SUMENEP, OkaraNews.id —
Praktik mafia Bahan Bakar Minyak (BBM) bersubsidi di Kabupaten Sumenep kian terang-benderang dan tak lagi bisa ditutup-tutupi. Solar subsidi yang seharusnya menjadi urat nadi kehidupan petani dan nelayan diduga dijarah secara sistematis oleh jaringan mafia, dengan memanfaatkan barcode resmi milik kelompok tani dan nelayan.
Fakta ini diungkap DPD Tani Merdeka Indonesia (TMI) Kabupaten Sumenep, yang menilai kejahatan tersebut bukan insiden sporadis, melainkan kejahatan terorganisir yang mustahil berjalan tanpa pembiaran.

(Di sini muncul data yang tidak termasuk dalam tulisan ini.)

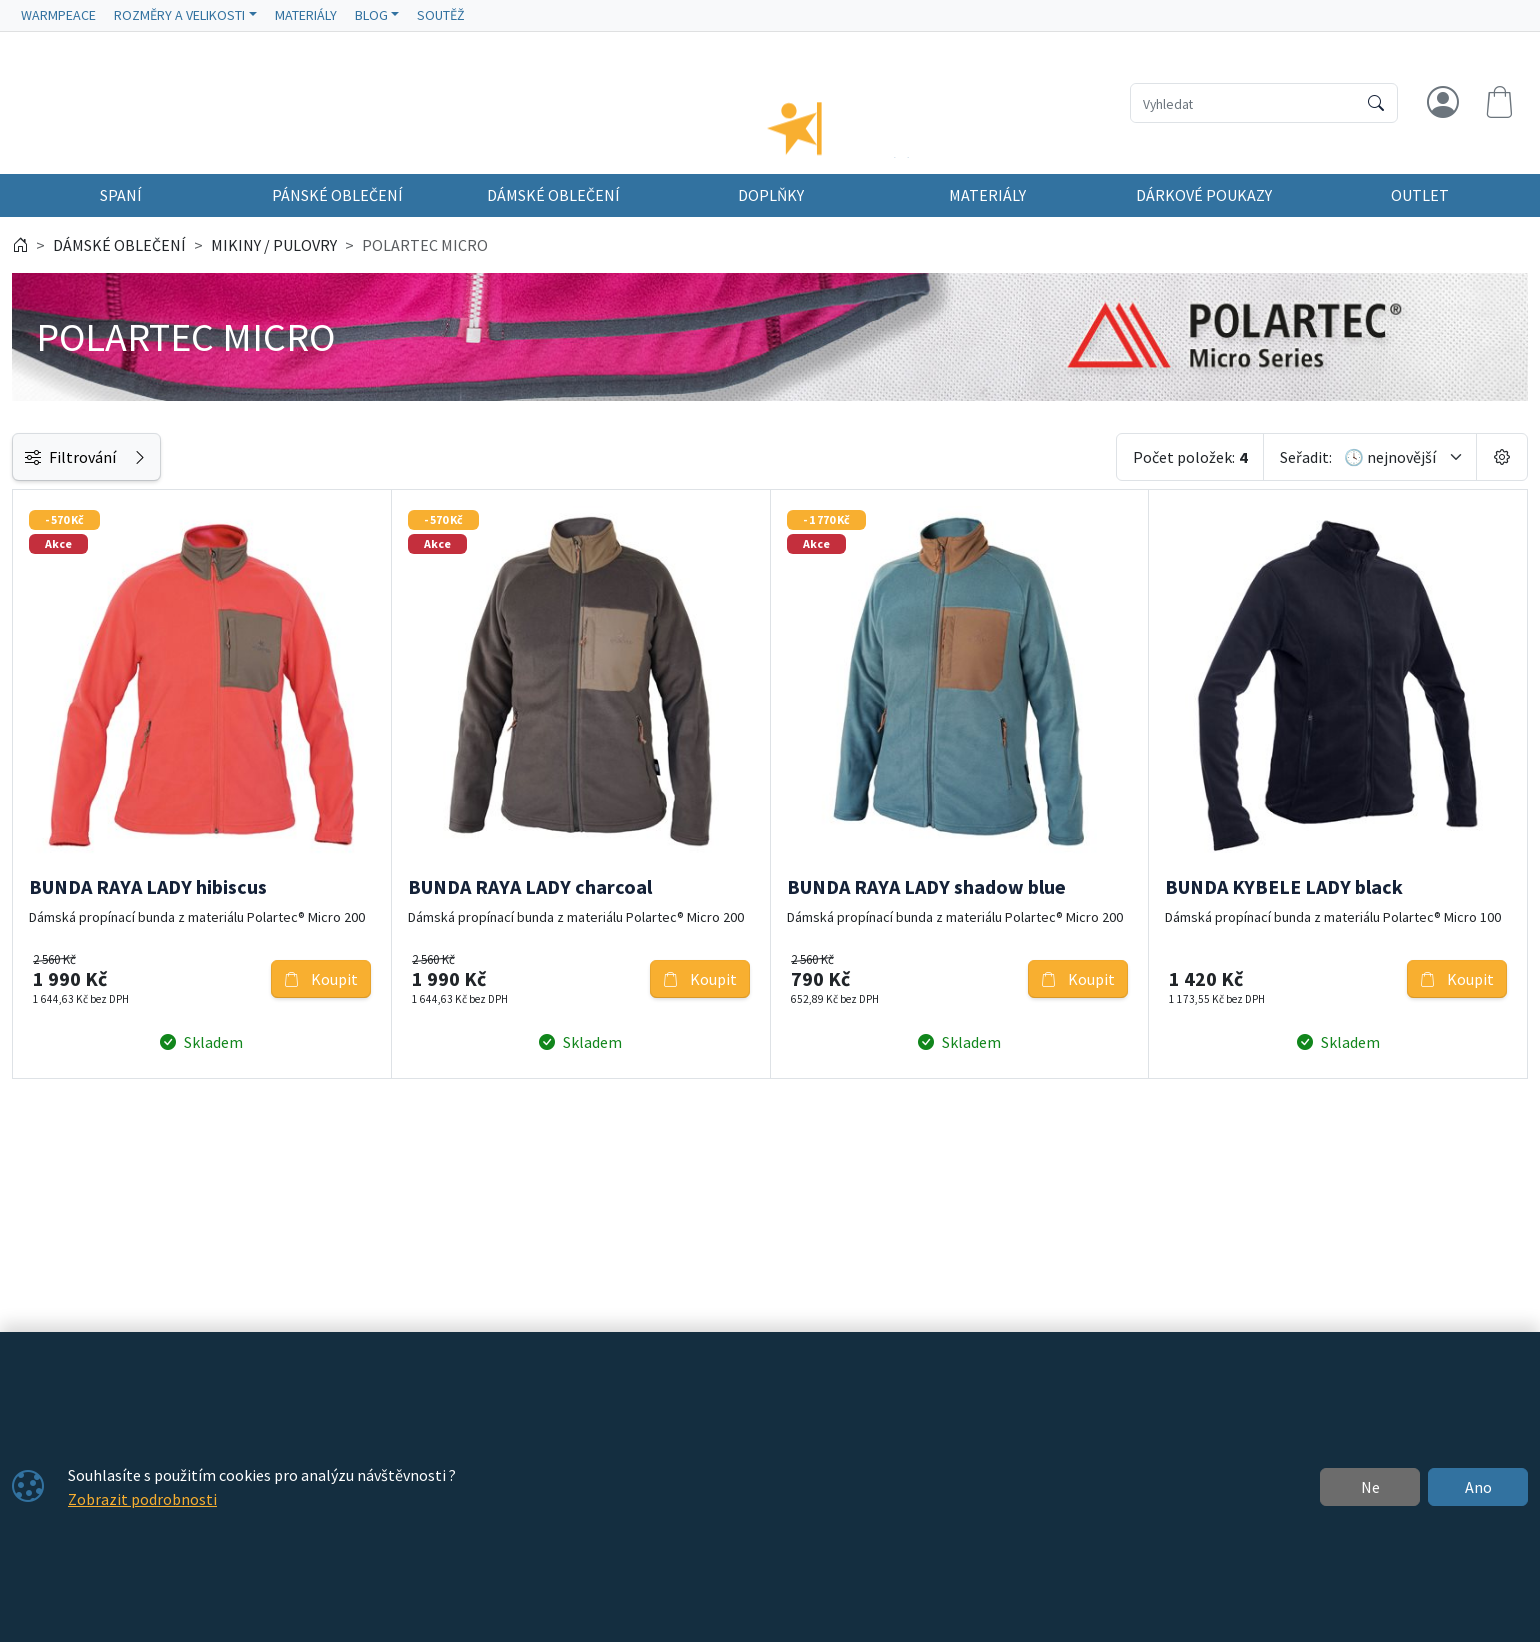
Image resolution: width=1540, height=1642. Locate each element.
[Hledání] (1243, 103)
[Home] (20, 262)
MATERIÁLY (306, 15)
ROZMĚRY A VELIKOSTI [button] (179, 15)
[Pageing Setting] (1502, 474)
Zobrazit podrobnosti (142, 1499)
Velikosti (52, 1016)
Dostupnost (63, 757)
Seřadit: (1306, 474)
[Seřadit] (1404, 474)
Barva (41, 926)
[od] (88, 702)
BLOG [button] (371, 15)
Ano (1478, 1487)
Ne (1370, 1487)
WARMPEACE (58, 15)
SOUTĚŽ (441, 15)
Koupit (552, 965)
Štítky (43, 971)
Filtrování (162, 474)
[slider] (35, 657)
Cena (39, 529)
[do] (238, 702)
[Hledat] (1376, 103)
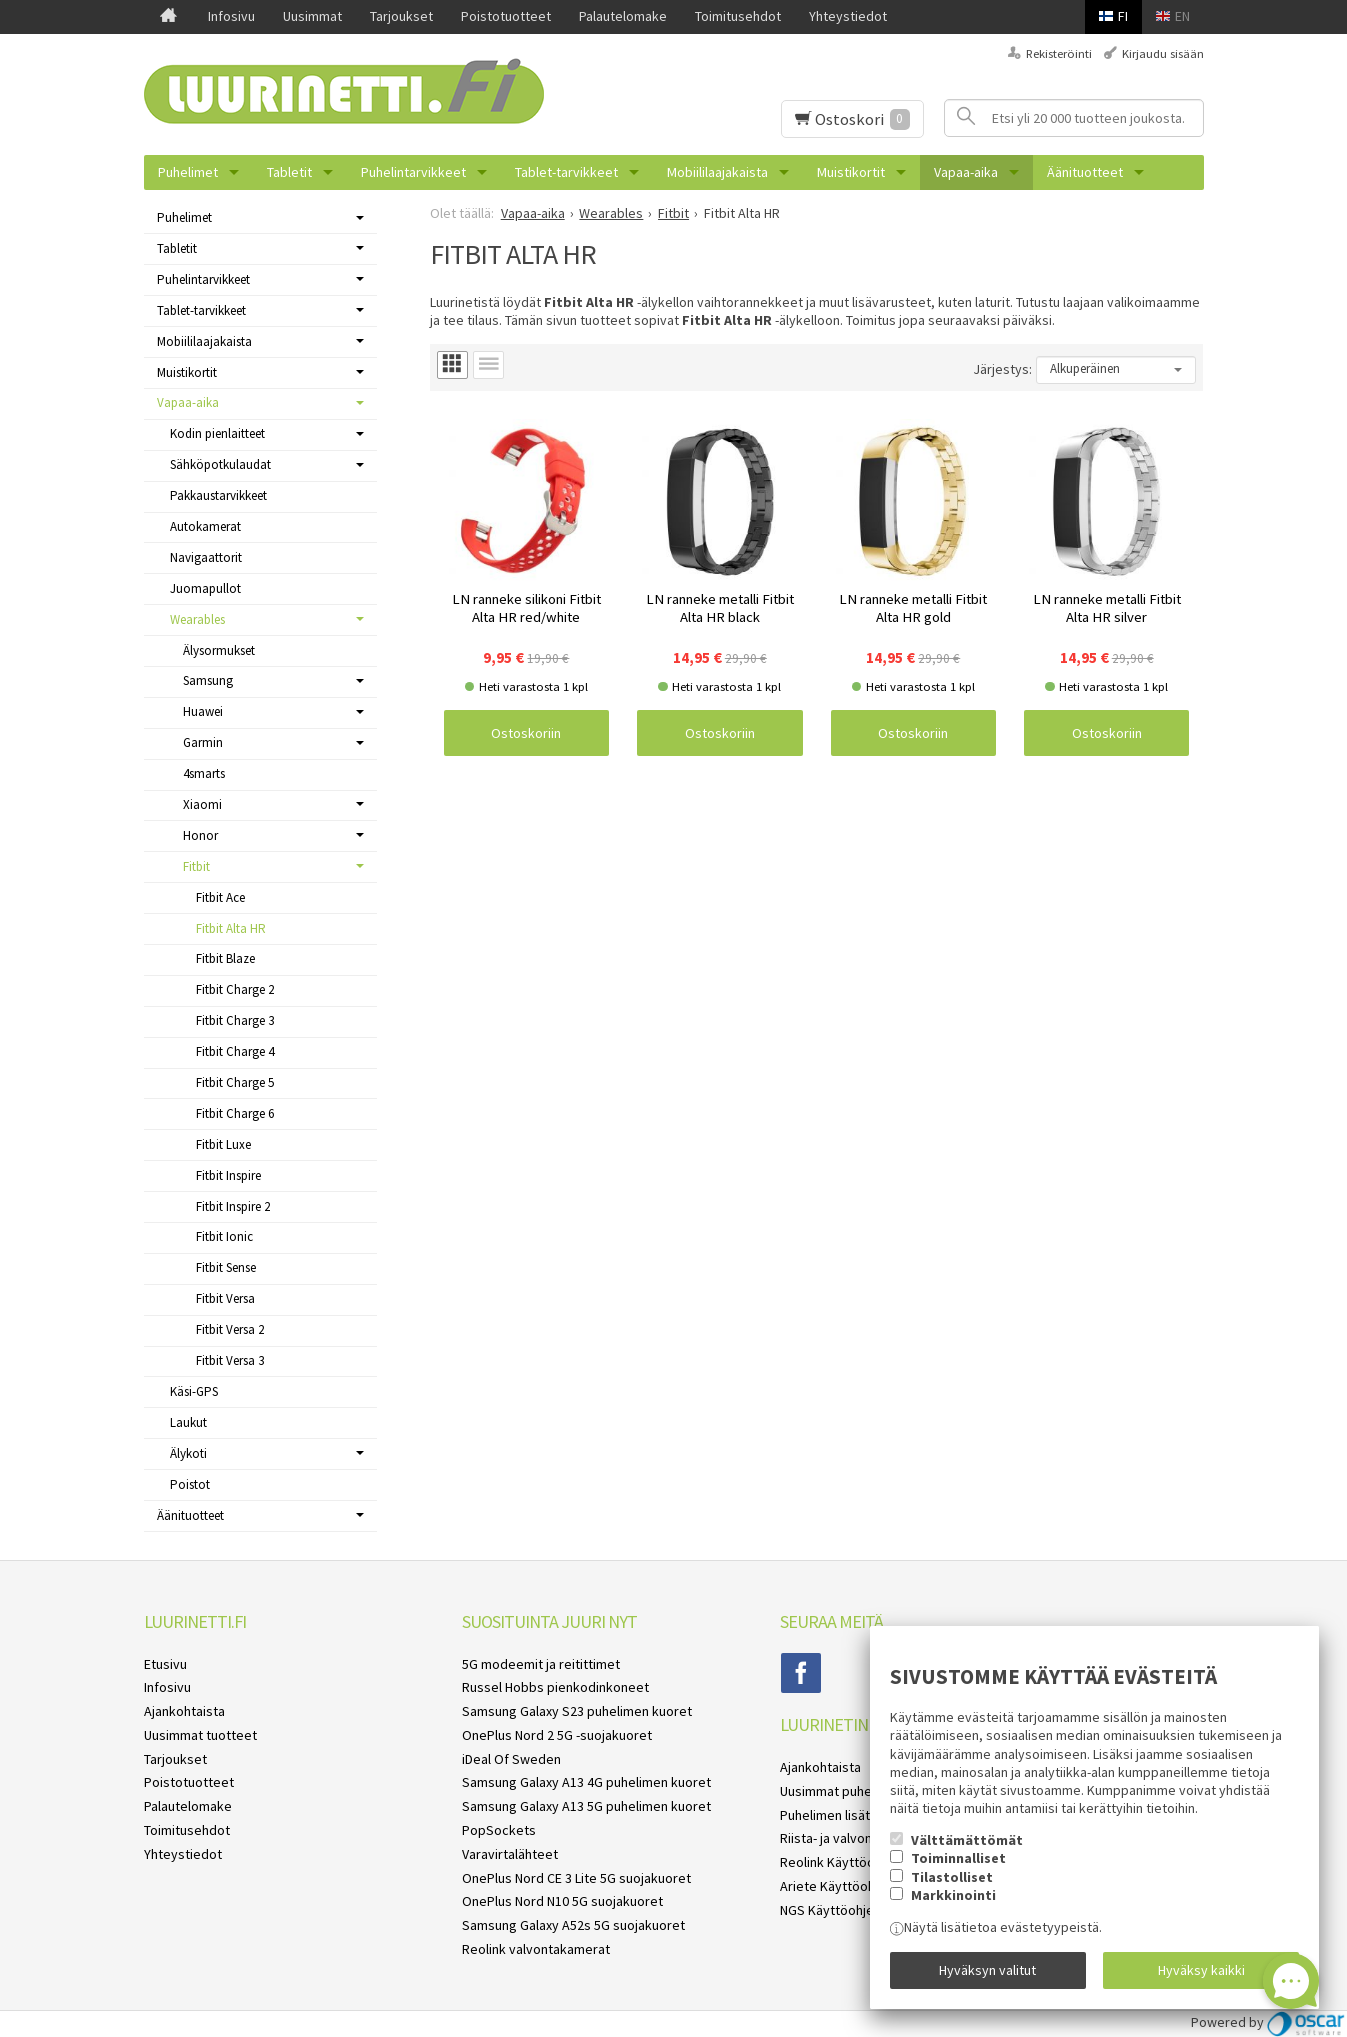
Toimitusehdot (738, 16)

Sekretaris DPD TMI Sumenep, Wawan, menyebut modus operandi mafia solar ini sangat rapi, licik, dan terencana.
“Mereka merampok hak petani dan nelayan secara legal di atas kertas. Barcode resmi dipakai, tapi solar tidak pernah diterima pemiliknya. Ini bukan pencurian biasa, ini perampasan hak hidup rakyat kecil,” tegas Wawan kepada OkaraNews.id, Kamis (8/1/2026).
Menurutnya, sejumlah kelompok tani mendapati kuota solar alsintan mereka ludes tanpa pernah membeli. Solar tersebut diduga telah lebih dulu disedot mafia dengan memakai identitas kelompok tani.
“Ini kejahatan yang kejam. Petani disuruh swasembada pangan, tapi solar untuk membajak sawah justru habis dijual ke industri. Negara hadir di mana?” ujarnya tajam.
Hasil penelusuran DPD TMI mengarah pada pola klasik kejahatan BBM subsidi: solar dibeli dari berbagai SPBU menggunakan barcode sah, kemudian ditimbun secara ilegal, sebelum dilepas ke pasar industri dengan harga berlipat.
Akibatnya fatal. Petani tidak bisa mengolah lahan, nelayan terancam tidak melaut, dan produksi pangan terhambat. Semua terjadi di tengah gembar-gembor pemerintah soal ketahanan pangan nasional.
DPD TMI menilai, mustahil praktik ini berlangsung lama tanpa keterlibatan atau pembiaran aparat dan pengelola SPBU.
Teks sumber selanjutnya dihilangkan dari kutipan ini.